Message par Demi-Lune »

Jeremy Fox a écrit :A l'exception de Le Pianiste, la découverte de Tess hier soir me confirme que Polanski n'est définitivement pas un cinéaste pour moi ; et pourtant ce film avait tout pour me plaire. S'il est bien évidemment plastiquement sublime, il ne m'a pas touché une seule seconde, n'arrivant pas à m'intéresser ni aux personnages ni à ce qu'il leur arrivait, n'ayant jamais non plus ressenti le souffle du romantisme attendu. Pas vraiment d'ennui non plus mais une totale indifférence à ce qui se déroulait à l'écran.
J'idolâtre Polanski mais comme toi, dans une moindre mesure tout de même, j'ai trouvé qu'il manquait quelque chose à Tess pour en faire un très grand film. Un défaut d'incarnation et d'empathie effectivement qui provient peut-être du classicisme froid (malgré une maîtrise et un emballage esthétique irréprochables) de la mise en scène, là où celui d'un Chinatown possède ce supplément d'âme typiquement polanskien. Difficile à expliquer.

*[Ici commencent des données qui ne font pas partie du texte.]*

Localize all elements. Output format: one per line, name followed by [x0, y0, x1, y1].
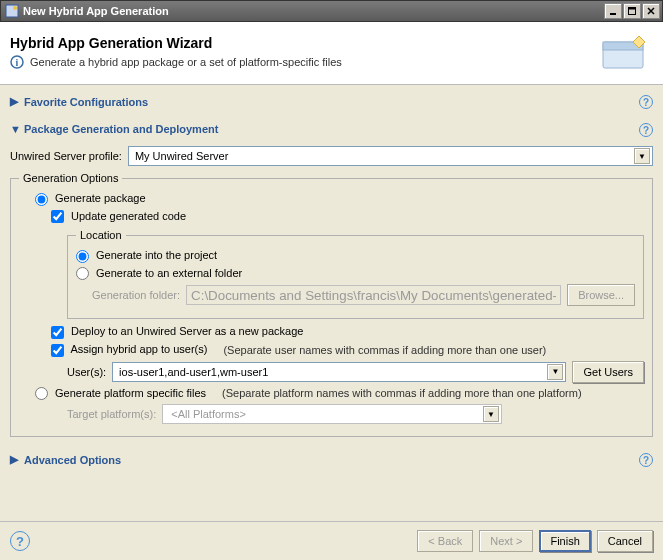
target-platforms-label: Target platform(s):	[67, 408, 156, 420]
section-title: Package Generation and Deployment	[24, 123, 218, 135]
banner-description: Generate a hybrid app package or a set o…	[30, 56, 342, 68]
svg-point-1	[13, 6, 17, 10]
finish-button[interactable]: Finish	[539, 530, 590, 552]
browse-button: Browse...	[567, 284, 635, 306]
unwired-server-profile-combo[interactable]: ▼	[128, 146, 653, 166]
help-icon[interactable]: ?	[639, 123, 653, 137]
users-label: User(s):	[67, 366, 106, 378]
section-advanced-options[interactable]: ▶ Advanced Options	[10, 449, 653, 471]
generate-external-folder-radio[interactable]: Generate to an external folder	[76, 267, 242, 281]
generate-package-radio[interactable]: Generate package	[35, 192, 146, 206]
banner-title: Hybrid App Generation Wizard	[10, 35, 597, 51]
chevron-right-icon: ▶	[10, 453, 20, 466]
cancel-button[interactable]: Cancel	[597, 530, 653, 552]
info-icon: i	[10, 55, 24, 69]
help-icon[interactable]: ?	[639, 95, 653, 109]
generation-folder-label: Generation folder:	[92, 289, 180, 301]
assign-hint: (Separate user names with commas if addi…	[223, 344, 546, 356]
users-input[interactable]	[117, 365, 547, 379]
next-button: Next >	[479, 530, 533, 552]
update-generated-code-checkbox[interactable]: Update generated code	[51, 210, 186, 224]
target-platforms-input	[167, 406, 483, 422]
section-favorite-configurations[interactable]: ▶ Favorite Configurations	[10, 91, 653, 113]
location-legend: Location	[76, 229, 126, 241]
help-button[interactable]: ?	[10, 531, 30, 551]
platform-hint: (Separate platform names with commas if …	[222, 387, 582, 399]
svg-text:i: i	[16, 57, 19, 68]
generate-into-project-radio[interactable]: Generate into the project	[76, 249, 217, 263]
generation-options-group: Generation Options Generate package Upda…	[10, 172, 653, 437]
target-platforms-combo: ▼	[162, 404, 502, 424]
wizard-footer: ? < Back Next > Finish Cancel	[0, 521, 663, 560]
minimize-button[interactable]	[604, 3, 622, 19]
maximize-button[interactable]	[623, 3, 641, 19]
users-combo[interactable]: ▼	[112, 362, 566, 382]
chevron-down-icon: ▼	[483, 406, 499, 422]
banner-image	[597, 30, 653, 74]
svg-rect-2	[610, 13, 616, 15]
generate-platform-specific-radio[interactable]: Generate platform specific files	[35, 387, 206, 401]
wizard-banner: Hybrid App Generation Wizard i Generate …	[0, 22, 663, 85]
unwired-server-profile-input[interactable]	[133, 149, 634, 163]
titlebar: New Hybrid App Generation	[0, 0, 663, 22]
deploy-new-package-checkbox[interactable]: Deploy to an Unwired Server as a new pac…	[51, 325, 303, 339]
back-button: < Back	[417, 530, 473, 552]
location-group: Location Generate into the project Gener…	[67, 229, 644, 319]
generation-options-legend: Generation Options	[19, 172, 122, 184]
chevron-down-icon[interactable]: ▼	[547, 364, 563, 380]
assign-hybrid-app-checkbox[interactable]: Assign hybrid app to user(s)	[51, 343, 207, 357]
section-title: Favorite Configurations	[24, 96, 148, 108]
section-package-generation[interactable]: ▼ Package Generation and Deployment	[10, 119, 653, 140]
chevron-right-icon: ▶	[10, 95, 20, 108]
chevron-down-icon[interactable]: ▼	[634, 148, 650, 164]
close-button[interactable]	[642, 3, 660, 19]
window-title: New Hybrid App Generation	[23, 5, 604, 17]
chevron-down-icon: ▼	[10, 123, 20, 135]
svg-rect-4	[629, 8, 636, 10]
generation-folder-input	[186, 285, 561, 305]
profile-label: Unwired Server profile:	[10, 150, 122, 162]
section-title: Advanced Options	[24, 454, 121, 466]
get-users-button[interactable]: Get Users	[572, 361, 644, 383]
app-icon	[5, 4, 19, 18]
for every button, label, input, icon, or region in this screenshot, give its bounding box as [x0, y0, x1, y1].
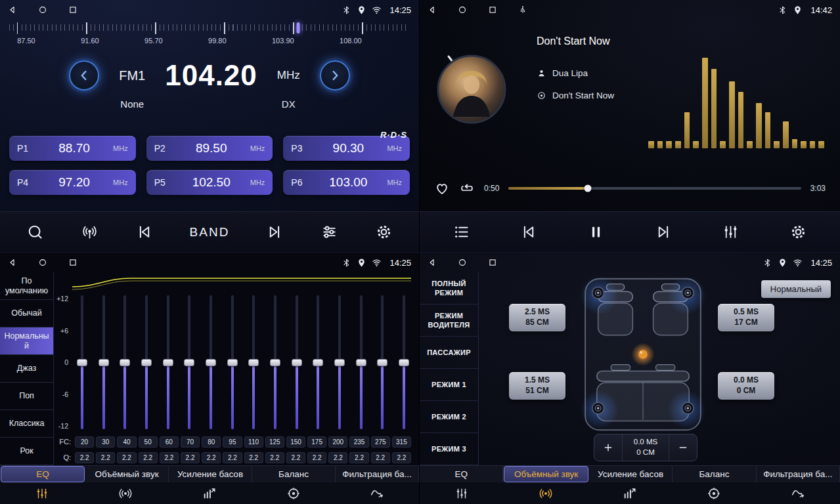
tune-icon[interactable] — [321, 223, 338, 241]
sidebar-item-full-mode[interactable]: ПОЛНЫЙ РЕЖИМ — [420, 272, 478, 304]
home-icon[interactable] — [458, 5, 467, 14]
slider-knob[interactable] — [206, 359, 216, 366]
tab-surround-sound[interactable]: Объёмный звук — [504, 466, 588, 482]
mixer-icon[interactable] — [722, 223, 740, 241]
bass-boost-icon[interactable] — [588, 486, 672, 501]
tune-up-button[interactable] — [320, 60, 350, 91]
surround-icon[interactable] — [504, 486, 588, 501]
eq-preset-4[interactable]: Джаз — [0, 355, 53, 383]
seek-knob[interactable] — [584, 185, 591, 192]
eq-band-slider-13[interactable] — [334, 293, 345, 431]
back-icon[interactable] — [8, 258, 17, 267]
sidebar-item-passenger[interactable]: ПАССАЖИР — [420, 337, 478, 369]
eq-band-slider-4[interactable] — [141, 293, 152, 431]
eq-band-slider-3[interactable] — [119, 293, 131, 431]
tab-bass-boost[interactable]: Усиление басов — [589, 466, 673, 482]
slider-knob[interactable] — [334, 359, 345, 366]
slider-knob[interactable] — [163, 359, 173, 366]
home-icon[interactable] — [38, 5, 47, 14]
preset-p4-button[interactable]: P497.20MHz — [9, 170, 136, 195]
slider-knob[interactable] — [377, 359, 387, 366]
front-right-delay[interactable]: 0.5 MS 17 CM — [718, 304, 774, 331]
rear-right-delay[interactable]: 0.0 MS 0 CM — [718, 372, 774, 400]
favorite-button[interactable] — [434, 180, 450, 196]
eq-sliders-icon[interactable] — [0, 486, 84, 501]
recents-icon[interactable] — [68, 5, 77, 14]
home-icon[interactable] — [38, 258, 47, 267]
tab-eq[interactable]: EQ — [420, 466, 503, 482]
eq-band-slider-5[interactable] — [162, 293, 174, 431]
eq-band-slider-8[interactable] — [227, 293, 238, 431]
preset-p1-button[interactable]: P188.70MHz — [9, 136, 136, 161]
tab-bass-boost[interactable]: Усиление басов — [169, 466, 252, 482]
slider-knob[interactable] — [292, 359, 302, 366]
recents-icon[interactable] — [488, 258, 497, 267]
back-icon[interactable] — [428, 5, 437, 14]
front-left-delay[interactable]: 2.5 MS 85 CM — [509, 304, 565, 331]
eq-band-slider-9[interactable] — [248, 293, 259, 431]
frequency-dial[interactable]: 87.5091.6095.7099.80103.90108.00 — [9, 22, 410, 51]
slider-knob[interactable] — [141, 359, 152, 366]
balance-icon[interactable] — [252, 486, 336, 501]
broadcast-icon[interactable] — [81, 223, 99, 241]
recents-icon[interactable] — [488, 5, 497, 14]
eq-preset-1[interactable]: По умолчанию — [0, 272, 53, 300]
eq-preset-2[interactable]: Обычай — [0, 300, 53, 327]
filter-icon[interactable] — [756, 486, 840, 501]
previous-icon[interactable] — [519, 223, 537, 241]
eq-band-slider-6[interactable] — [183, 293, 195, 431]
slider-knob[interactable] — [270, 359, 280, 366]
eq-band-slider-10[interactable] — [269, 293, 281, 431]
eq-band-slider-12[interactable] — [312, 293, 324, 431]
tab-surround-sound[interactable]: Объёмный звук — [85, 466, 169, 482]
band-button[interactable]: BAND — [190, 225, 230, 240]
preset-p6-button[interactable]: P6103.00MHz — [283, 170, 410, 195]
recents-icon[interactable] — [68, 258, 77, 267]
eq-band-slider-15[interactable] — [376, 293, 388, 431]
usb-icon[interactable] — [518, 5, 527, 14]
home-icon[interactable] — [458, 258, 467, 267]
playlist-icon[interactable] — [453, 223, 470, 241]
eq-sliders-icon[interactable] — [420, 486, 504, 501]
surround-icon[interactable] — [84, 486, 168, 501]
increase-delay-button[interactable] — [594, 434, 622, 461]
eq-preset-6[interactable]: Классика — [0, 410, 53, 438]
seek-bar[interactable] — [508, 187, 801, 190]
eq-band-slider-7[interactable] — [205, 293, 217, 431]
eq-band-slider-1[interactable] — [76, 293, 88, 431]
slider-knob[interactable] — [120, 359, 130, 366]
decrease-delay-button[interactable] — [669, 434, 697, 461]
eq-preset-7[interactable]: Рок — [0, 438, 53, 465]
dial-pointer[interactable] — [296, 22, 299, 33]
slider-knob[interactable] — [184, 359, 194, 366]
settings-icon[interactable] — [375, 223, 393, 241]
sidebar-item-mode-1[interactable]: РЕЖИМ 1 — [420, 369, 478, 401]
slider-knob[interactable] — [356, 359, 366, 366]
preset-normal-button[interactable]: Нормальный — [761, 280, 831, 298]
next-icon[interactable] — [655, 223, 673, 241]
eq-band-slider-16[interactable] — [398, 293, 410, 431]
slider-knob[interactable] — [227, 359, 238, 366]
preset-p2-button[interactable]: P289.50MHz — [146, 136, 273, 161]
sidebar-item-mode-3[interactable]: РЕЖИМ 3 — [420, 433, 478, 465]
scan-icon[interactable] — [26, 223, 44, 241]
tab-eq[interactable]: EQ — [1, 466, 85, 482]
slider-knob[interactable] — [99, 359, 109, 366]
rear-left-delay[interactable]: 1.5 MS 51 CM — [509, 372, 565, 400]
tab-balance[interactable]: Баланс — [252, 466, 336, 482]
sidebar-item-mode-2[interactable]: РЕЖИМ 2 — [420, 401, 478, 433]
balance-icon[interactable] — [672, 486, 756, 501]
sidebar-item-driver-mode[interactable]: РЕЖИМ ВОДИТЕЛЯ — [420, 304, 478, 337]
slider-knob[interactable] — [313, 359, 323, 366]
slider-knob[interactable] — [399, 359, 409, 366]
filter-icon[interactable] — [335, 486, 419, 501]
eq-band-slider-11[interactable] — [291, 293, 303, 431]
tab-balance[interactable]: Баланс — [673, 466, 756, 482]
slider-knob[interactable] — [248, 359, 259, 366]
previous-icon[interactable] — [135, 223, 153, 241]
slider-knob[interactable] — [77, 359, 87, 366]
eq-band-slider-14[interactable] — [355, 293, 367, 431]
tune-down-button[interactable] — [69, 60, 99, 91]
back-icon[interactable] — [8, 5, 17, 14]
preset-p5-button[interactable]: P5102.50MHz — [146, 170, 273, 195]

Les éléments romanesques sont là, la gestion narrative est fluide comme toujours avec le cinéaste, mais le film manque un peu de coffre ou de puissance dramatique et les deux prétendants de la superbe Nastassja Kinski, de charisme. L'exercice reste de très belle tenue mais je ne place pas dans mon panthéon polanskien.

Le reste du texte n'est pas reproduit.